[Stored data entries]
::::::::::

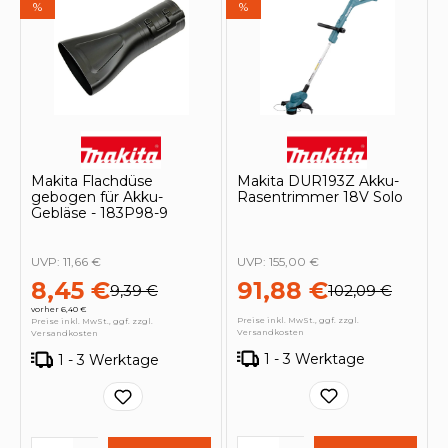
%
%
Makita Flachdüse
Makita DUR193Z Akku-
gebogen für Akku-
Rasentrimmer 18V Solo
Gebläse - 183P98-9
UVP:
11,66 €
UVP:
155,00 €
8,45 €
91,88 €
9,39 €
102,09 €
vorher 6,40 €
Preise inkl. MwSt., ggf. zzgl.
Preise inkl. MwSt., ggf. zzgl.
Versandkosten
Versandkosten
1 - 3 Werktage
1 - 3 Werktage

::::::::::

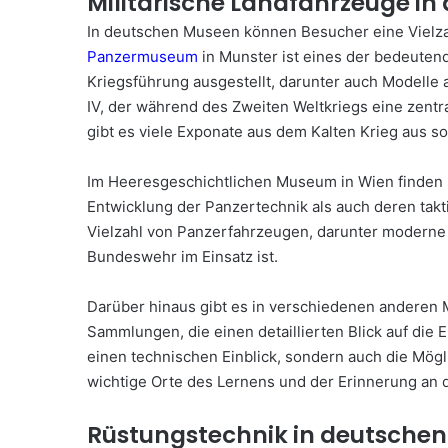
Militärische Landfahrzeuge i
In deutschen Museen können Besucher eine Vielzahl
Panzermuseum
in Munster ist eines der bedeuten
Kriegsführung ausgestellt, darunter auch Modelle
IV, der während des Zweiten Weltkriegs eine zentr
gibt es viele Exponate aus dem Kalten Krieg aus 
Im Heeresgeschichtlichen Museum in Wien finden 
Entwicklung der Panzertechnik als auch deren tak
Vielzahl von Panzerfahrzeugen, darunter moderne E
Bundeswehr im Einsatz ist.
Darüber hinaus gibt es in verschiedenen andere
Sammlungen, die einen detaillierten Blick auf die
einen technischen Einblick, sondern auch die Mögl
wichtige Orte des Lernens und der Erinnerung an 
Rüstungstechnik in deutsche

::::::::::

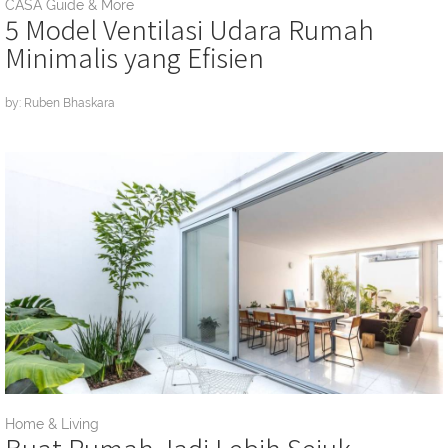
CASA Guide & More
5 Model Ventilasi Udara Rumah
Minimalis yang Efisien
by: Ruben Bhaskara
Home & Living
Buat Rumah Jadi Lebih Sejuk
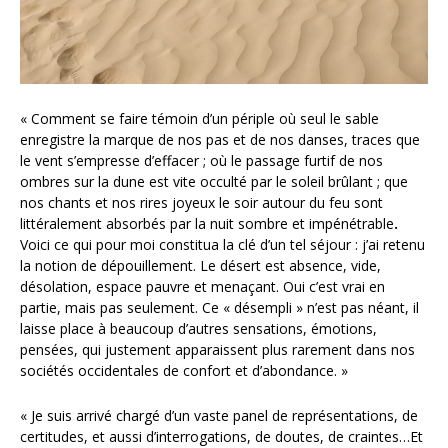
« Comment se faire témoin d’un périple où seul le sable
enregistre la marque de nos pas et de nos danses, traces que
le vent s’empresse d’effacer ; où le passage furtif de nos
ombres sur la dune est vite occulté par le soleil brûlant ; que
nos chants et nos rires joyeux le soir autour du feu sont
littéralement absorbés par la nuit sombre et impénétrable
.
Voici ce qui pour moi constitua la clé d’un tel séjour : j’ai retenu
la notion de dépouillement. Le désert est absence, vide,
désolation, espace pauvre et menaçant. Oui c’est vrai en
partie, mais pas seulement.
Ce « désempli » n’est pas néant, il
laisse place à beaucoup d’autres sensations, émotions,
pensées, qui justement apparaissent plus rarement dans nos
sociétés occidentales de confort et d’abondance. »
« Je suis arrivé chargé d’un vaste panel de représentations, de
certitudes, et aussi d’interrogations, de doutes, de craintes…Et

::::::::::

◆ INSTRUCTIONS FOR THE TASK:
From the data, list each line in which the string "Rumah" appears.

◆ SOLUTION TO THE EXERCISE:
5 Model Ventilasi Udara Rumah
Buat Rumah Jadi Lebih Sejuk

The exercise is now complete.